If you want the order to matter (to distinguish 3 8 9 from 8 3 9), please let me know and I'll update the formulation.

One could program all combinations of 3 integers drawn from 1 through 10 - and then filter for those that sum to 20, which is how I understand many of the solutions.

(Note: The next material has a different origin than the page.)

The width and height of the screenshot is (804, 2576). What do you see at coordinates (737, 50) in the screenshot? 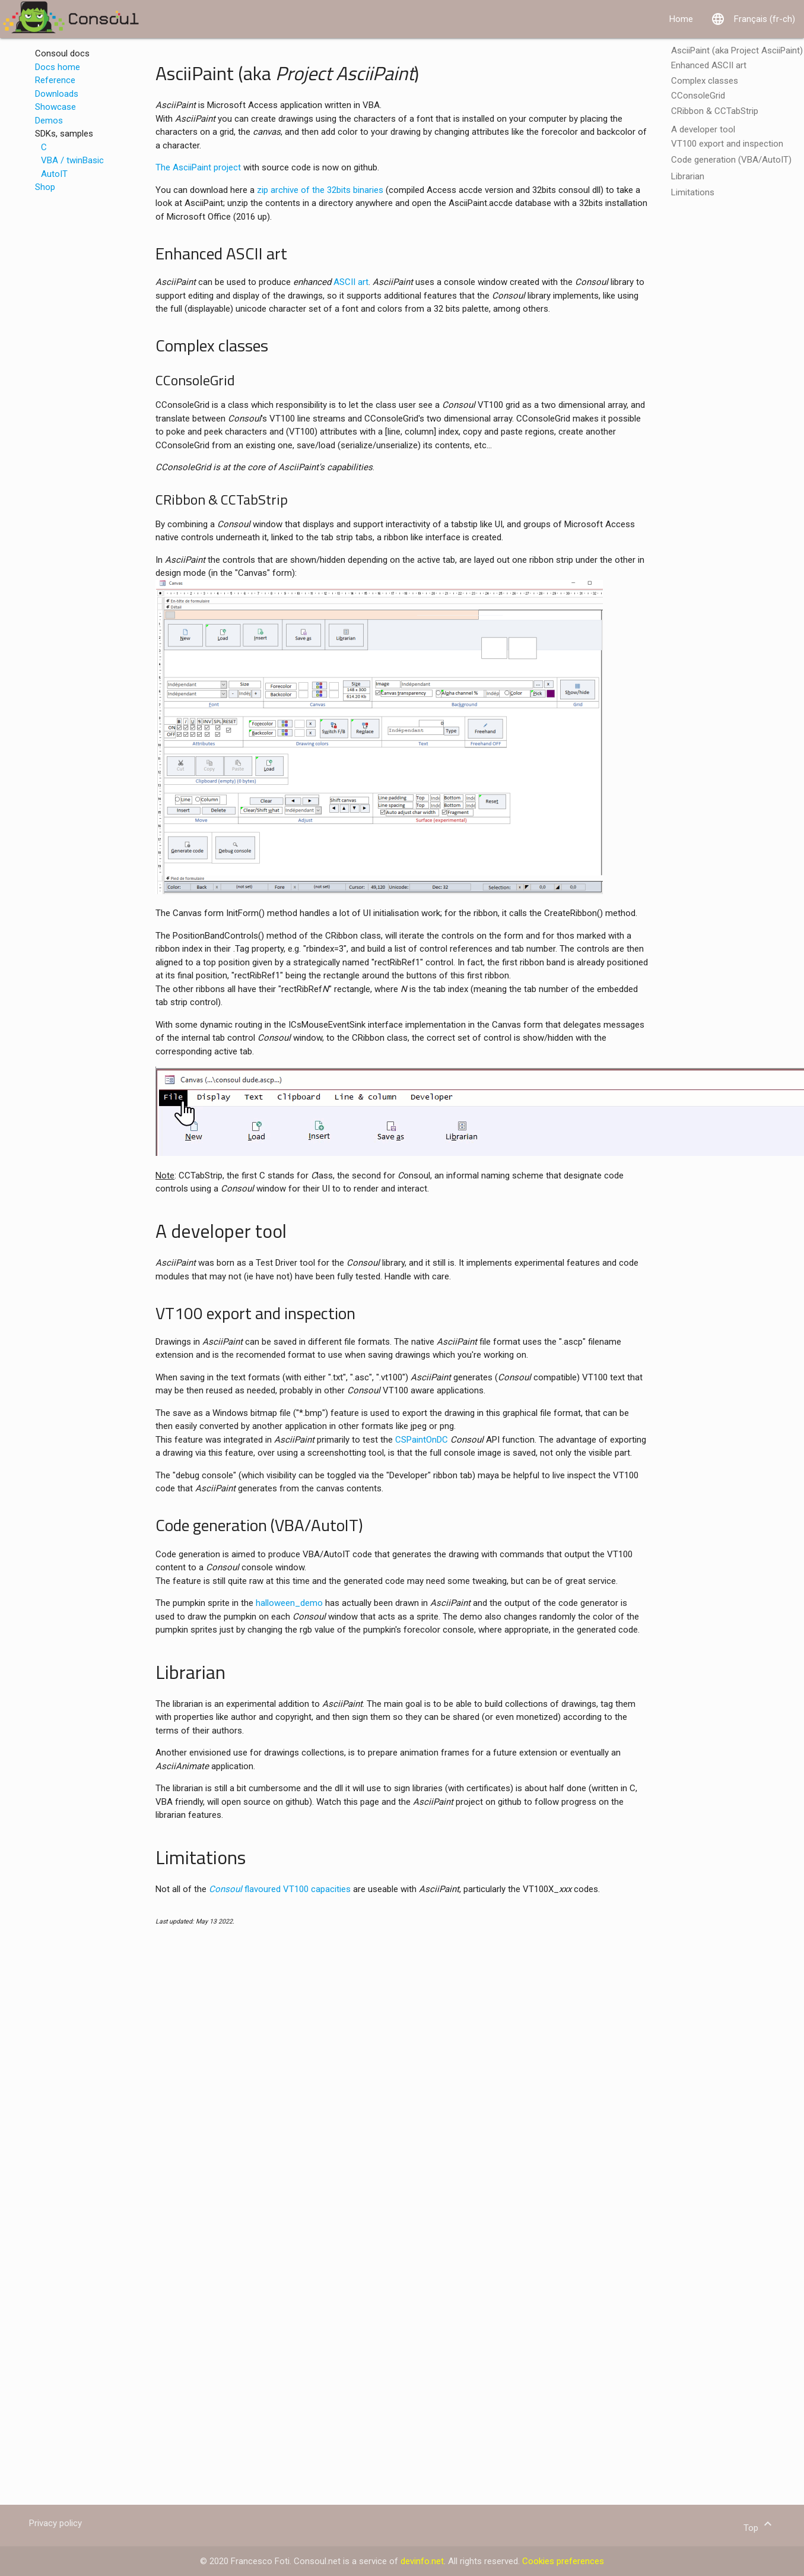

But you could use a different strategy that step through only those that start out summing to 20.  The program below finds only triples where

1. x1<x2<x3, and     (I have a similar approach for x1<=x2<=x3 below).
2. sum(of x:)=20.

Once you've found these, you could get all the re-orderings of x1,x2,x3 if desired.

The strategy is

1. first find the minimum possible x1 and maximum possible x1 that could satisfy 1 and 2 above.
   1. The minimum is obviously 1
   2. The maximum has to be the floor of (20/3) minus 1.  Since 5+6+7=18 and 6+7+8=21 the maximum has to be 5.  (drop the minus 1 if re-use of integers is allowed: x1<=x2<=x3).
2. For each possible value of x1=1 to 5, get the maximum allowable value for X3.  That can be either 10, or 20-x1-(x1+1).  whichever is smaller (again adjustable for x1<=x2<=x3).
3. Calculate the corresponding X2
4. Then loop as long as x1<x2<x3 and sum(of x:)=20
   1. report the triple
   2. decrement x3 by 1 and increment x2 by 1

%let sum=20;
%let max_x=10;

data _null_;
  upper_limit1=floor(&sum/3)-1;

  length x1-x3 8;

  do x1=1 to upper_limit1;
    x3=min(&sum-x1-x1-1,&max_x); 
    x2=&sum-x1-x3;
    do while (x1<x2 and x2<x3);
      put (x1 x2 x3) (+2 z2.);
      x3=x3-1;
      x2=x2+1;
    end;
  end;
run;

Now if a number can be re-used, then minor modifications can be made:

%let sum=20;
%let max_x=10;

data _null_;
  upper_limit1=floor(&sum/3);  /* drop the "-1" */

  length x1-x3 8;

  do x1=1 to upper_limit1;
    x3=min(&sum-x1-x1,&max_x);    /*Change the 1st argument of MIN()*/
    x2=&sum-x1-x3;
    do while (x1<=x2 and x2<=x3);  /*Change "<" to "<=")*/
      put (x1 x2 x3) (+2 z2.);
      x3=x3-1;
      x2=x2+1;
    end;
  end;
run;

This is more "efficient" in that it never generates non-qualifying triples that would have to be filtered ot.  But I think it would be harder to generalize to more than 3 summands compared to most of the other suggestions.